— Мой крестник оказал нам такую честь, прилетел за тридевять земель, а никто не догадается, что ему следует промочить горло!
К Джонни мгновенно протянулись штук десять полных бокалов. Он отпил по глотку из каждого и бросился к своему крестному отцу. Они обнялись; Джонни шепнул что-то на ухо дону — и дон Корлеоне повел его в дом.
Джонни вошел в кабинет. Том Хейген протянул ему руку. Джонни пожал ее, бросил:
— Как живешь, Том? — однако без следа той неподдельной сердечности, в какой заключался главный секрет его обаяния. Хейгена слегка задела его отчужденность — а впрочем, ему было не привыкать. Он был разящий меч дона Корлеоне, за это приходилось расплачиваться и такою ценой.
Джонни Фонтейн обратился к дону:
— Когда пришло приглашение на свадьбу, я себе сказал — ага, крестный на меня уже не сердится.
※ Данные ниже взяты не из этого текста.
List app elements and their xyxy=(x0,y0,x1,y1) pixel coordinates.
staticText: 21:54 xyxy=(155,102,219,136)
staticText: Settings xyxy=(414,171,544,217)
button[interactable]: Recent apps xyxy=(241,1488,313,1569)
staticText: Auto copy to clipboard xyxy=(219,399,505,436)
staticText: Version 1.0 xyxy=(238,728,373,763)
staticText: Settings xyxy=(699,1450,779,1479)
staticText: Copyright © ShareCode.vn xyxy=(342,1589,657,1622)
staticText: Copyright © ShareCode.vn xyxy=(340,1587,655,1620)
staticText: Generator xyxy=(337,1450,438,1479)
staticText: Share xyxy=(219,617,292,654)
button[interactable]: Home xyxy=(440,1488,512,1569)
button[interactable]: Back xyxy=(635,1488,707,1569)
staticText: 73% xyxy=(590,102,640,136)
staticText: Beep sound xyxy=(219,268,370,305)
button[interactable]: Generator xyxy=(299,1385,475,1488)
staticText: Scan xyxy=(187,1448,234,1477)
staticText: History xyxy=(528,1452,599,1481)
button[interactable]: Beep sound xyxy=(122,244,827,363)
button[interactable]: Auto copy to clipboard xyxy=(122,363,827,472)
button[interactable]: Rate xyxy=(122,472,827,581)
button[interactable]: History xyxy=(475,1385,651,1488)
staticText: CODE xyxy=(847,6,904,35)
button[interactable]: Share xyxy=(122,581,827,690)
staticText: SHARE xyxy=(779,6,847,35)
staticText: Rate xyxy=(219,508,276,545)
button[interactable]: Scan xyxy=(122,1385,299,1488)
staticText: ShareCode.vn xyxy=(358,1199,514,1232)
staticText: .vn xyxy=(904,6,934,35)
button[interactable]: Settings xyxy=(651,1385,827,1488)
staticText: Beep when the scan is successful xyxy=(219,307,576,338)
А то раз пять пытался к вам дозвониться с тех пор, как развелся с женой, но, как ни позвоню, Том отвечает, либо дома нет, либо занят — чего уж там, понятно, что впал в немилость.
Дон разливал по стаканам настойку из янтарной бутыли.
— Что прошлое поминать… Ну, так. Я еще на что-нибудь гожусь для тебя? Или же твоя слава и твои миллионы вознесли тебя в такую высь, что туда не протянешь руку помощи?
Джонни опрокинул себе в рот огненную желтую влагу и подставил дону пустой стакан. Он силился отвечать непринужденно и беспечно:
— Какое там — миллионы, крестный. Я качусь вниз. Эх, правду вы мне говорили. Нечего было бросать жену с детьми и жениться на распутной девке. Поделом вы сердились на меня.
Дон пожал плечами:
— Я за тебя беспокоился, вот и все, — как-никак, ты мой крестник.
Джонни заходил по комнате.
— Я голову потерял из-за этой паскудины. Первая звезда в Голливуде. Хороша, как ангел. А знаете, что она творит, когда кончаются съемки? Если гример удачно сделал ей лицо, она с ним трахается. Если оператор нашел для нее выигрышный ракурс, зазывает к себе в уборную и дает ему. Готова спать с кем ни попадя. Раздает свое тело направо и налево, как раздают чаевые. Грязная тварь — у сатаны на шабаше ей место…
Дон Корлеоне оборвал его:
— Как поживает твоя семья?
Джонни вздохнул.
— Они у меня обеспечены. Когда мы разошлись, я дал на Джинни и девочек больше, чем присудили на процессе. Раз в неделю езжу их проведать. Скучаю без них. Иной раз до того скрутит, что кажется, с ума сойдешь. — Он снова осушил стакан. — А вторая жена смеется надо мной. Не может взять в толк, отчего это я ревную. Я отстал от жизни, я развожу итальянские страсти, а мои песенки — дребедень. Перед отъездом вмазал ей прилично — правда, лицо пожалел, она сейчас снимается. Намял ей бока, наставил синяков на руках, на ногах — впал в детство, она только хохотала надо мной. — Джонни закурил. — Вот так, крестный, а потому на сегодняшний день, как говорится, жить мне в общем-то нет охоты.